I like the books, as maybe you have guessed, but not a lot. I would say that there is a lot to recommend them (see above) and that as texts worthy of study at ‘A’ or even degree level they offer a rich mine of discussion. However I would qualify this by saying that I find that there is a dark soul at the heart of The Dark Materials trilogy. I find that the conclusion to the books brings no hope, just a fantasy that humanity can build something powerful on its own. Yes, there are pockets of people who are capable of that when working together (I think that the Tower of Babel shows this).

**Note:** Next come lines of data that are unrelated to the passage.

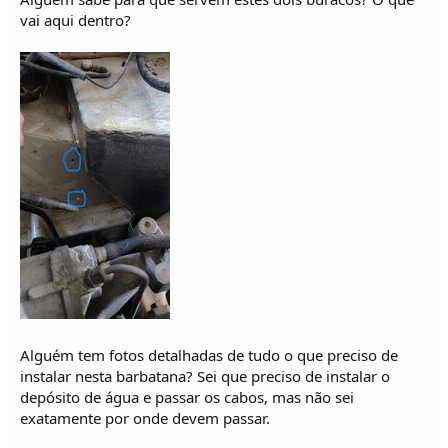
vai aqui dentro?
Alguém tem fotos detalhadas de tudo o que preciso de
instalar nesta barbatana? Sei que preciso de instalar o
depósito de água e passar os cabos, mas não sei
exatamente por onde devem passar.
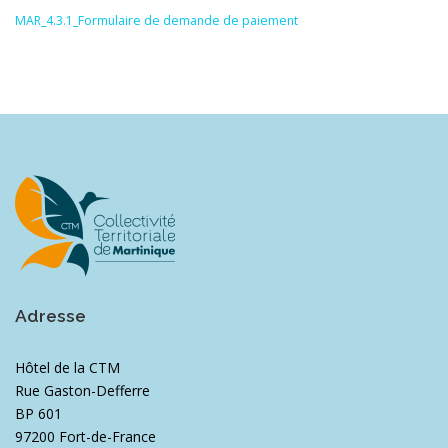
MAR_4.3.1_Formulaire de demande de paiement
Adresse
Hôtel de la CTM
Rue Gaston-Defferre
BP 601
97200 Fort-de-France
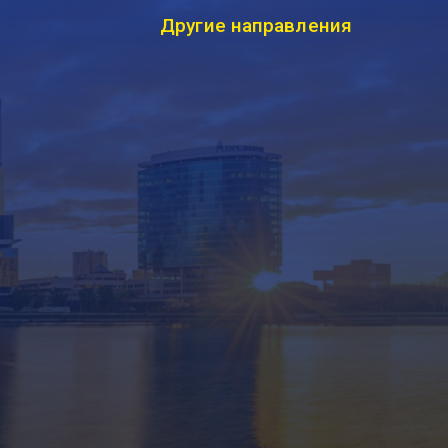
Другие направления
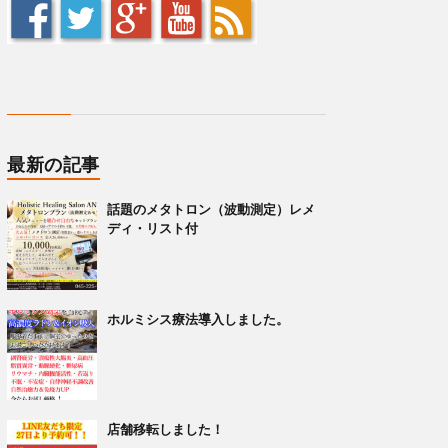
最新の記事
話題のメタトロン（波動測定）レメ
ディ・リスト付
ホルミシス療法導入しました。
店舗移転しました！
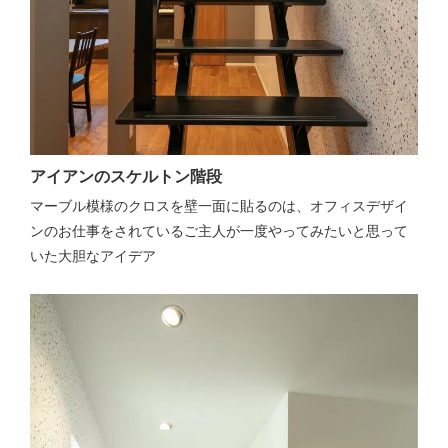
アイアンのスケルトン階段
マーブル模様のクロスを壁一面に貼るのは、オフィスデザイ
ンのお仕事をされているご主人が一度やってみたいと思って
いた大胆なアイデア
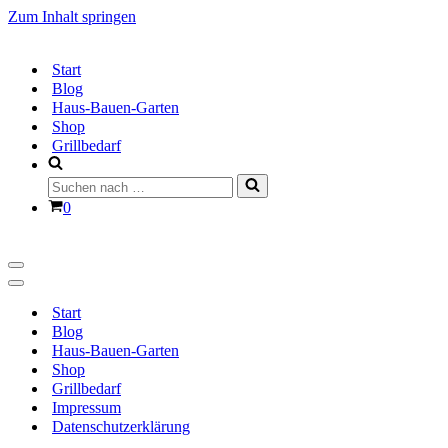
Zum Inhalt springen
Start
Blog
Haus-Bauen-Garten
Shop
Grillbedarf
Suchen
nach …
Warenkorb
0
Navigationsmenü
Navigationsmenü
Start
Blog
Haus-Bauen-Garten
Shop
Grillbedarf
Impressum
Datenschutzerklärung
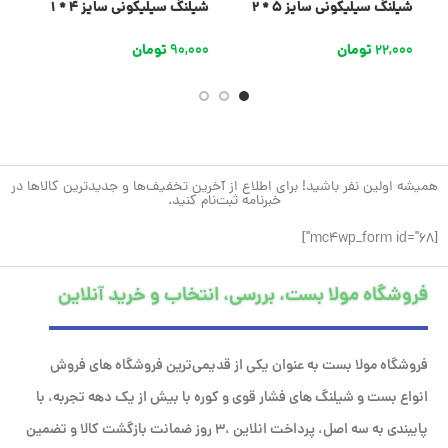
شیلنگ سیلیکونی سایز 5 * 2
شیلنگ سیلیکونی سایز 4 * 1
ش
22,000
تومان
90,000
تومان
0
همیشه اولین نفر باشید! برای اطلاع از آخرین تخفیف‌ها و جدیدترین کالاها در
خبرنامه ثبت‌نام کنید.
[mc4wp_form id="68"]
فروشگاه مولا بست، بررسی، انتخاب و خرید آنلاین
فروشگاه مولا بست به عنوان یکی از قدیمی‌ترین فروشگاه های فروش
انواع بست و شیلنگ های فشار قوی و کوره با بیش از یک دهه تجربه، با
پایبندی به سه اصل، پرداخت انلاین ،۳ روز ضمانت بازگشت کالا و تضمین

However society is full of the self-serving and narcissistic - myself included- and I see no hope in a world of which this is a part. This is particularly true of the fantasy world of the books, where I found very few of the characters sympathetic. A republic of heaven full of the arrogance and selfishness they show sounds more like an abyss to me. In addition I find the idea of being dust after death no comfort. I do not want to be what is dumped on a landfill or messed up with the eternal being of others, I want to be me, and am happy to be immortalised as just that.

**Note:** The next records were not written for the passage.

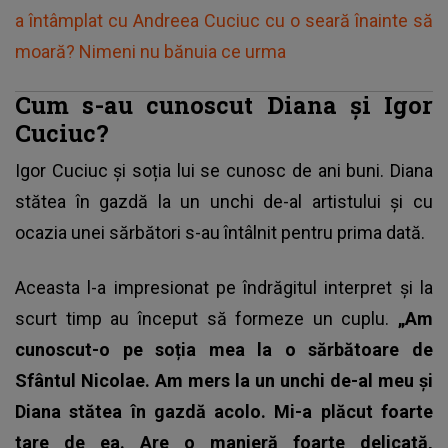
a întâmplat cu Andreea Cuciuc cu o seară înainte să
moară? Nimeni nu bănuia ce urma
Cum s-au cunoscut Diana și Igor
Cuciuc?
Igor Cuciuc și soția lui se cunosc de ani buni. Diana
stătea în gazdă la un unchi de-al artistului și cu
ocazia unei sărbători s-au întâlnit pentru prima dată.
Aceasta l-a impresionat pe îndrăgitul interpret și la
scurt timp au început să formeze un cuplu.
„Am
cunoscut-o pe soția mea la o sărbătoare de
Sfântul Nicolae. Am mers la un unchi de-al meu și
Diana stătea în gazdă acolo. Mi-a plăcut foarte
tare de ea. Are o manieră foarte delicată,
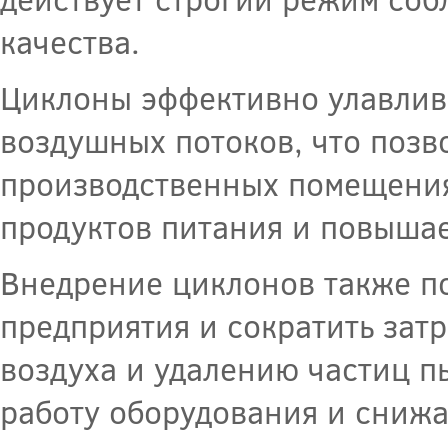
качества.
Циклоны эффективно улавлива
воздушных потоков, что позв
производственных помещениях
продуктов питания и повышае
Внедрение циклонов также п
предприятия и сократить зат
воздуха и удалению частиц 
работу оборудования и снижа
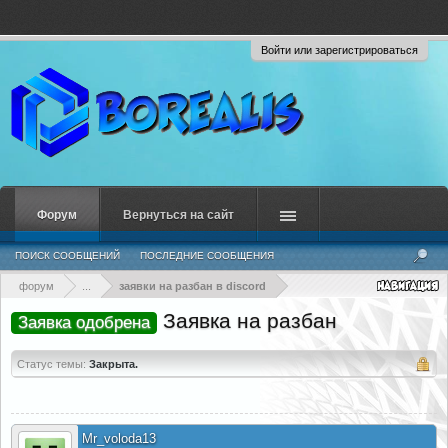
Войти или зарегистрироваться
Форум
Вернуться на сайт
ПОИСК СООБЩЕНИЙ
ПОСЛЕДНИЕ СООБЩЕНИЯ
форум
...
заявки на разбан в discord
Заявка на разбан
Заявка одобрена
Статус темы:
Закрыта.
Mr_voloda13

It is said that Pullman wrote Northern Lights, The Subtle Knife and The Amber Spyglass as a response to the Narnia Chronicles, in order to offer an atheistic fable for children. In the first case I would say that they do not represent a fable so much as a morality tale. There is something very didactic about the writing style of the texts which allows for no views of any worth, and therefore no discussion of the opinions they contain, other than the narrator’s own. Characters who hold different view points are necessarily evil; the church is evil, Mrs Coulter is evil - at the end I felt I had spent 3 rounds being pummelled by Pullman in order to accept his beliefs as true, and there is an arrogance in that. In this sense it is a children’s story, in that it does not give the reader space to think for themselves. In the second case though, it is clearly not a book written for children. Many of the references the book draws on (the enlightenment, Judao-Christian beliefs, etc) would be lost on your average 12 year old. In addition, a lot of the content of the books portray images that are violent and cause fear or upset, thus making them unsuitable for younger readers. As such I would question Pullman’s motives in writing these books. Maybe he sees Narnia books as a violent and aggressive brainwashing of children (I am sure there is some scope for these views), and if so his books represent an equal an opposite reaction to Narnia. Otherwise he has overstepped his mark - in short he has missed his own point - as whereas the Narnia Chronicles are suitable for junior age readers, I would be unwilling to give the Dark Materials trilogy to anyone under KS4 age.
In answer to my own question then, the compass not so much points away from the God of the Bible, but drags the readers there whether that is where they choose to be or not. There is no redemption in the books, just rebuilding using the same old materials.
As such, be wise. Read the books yourself, disagree with me if you wish, but decide what you make of them before you give them to a child to decipher. And be prepared to discuss and explain the information therein.
One final, unmissable, irony which Pullman above all others must be aware of: he is The Authority in his own created world. Without a god his world ceases to exist. And the dark soul at the dark heart is his too.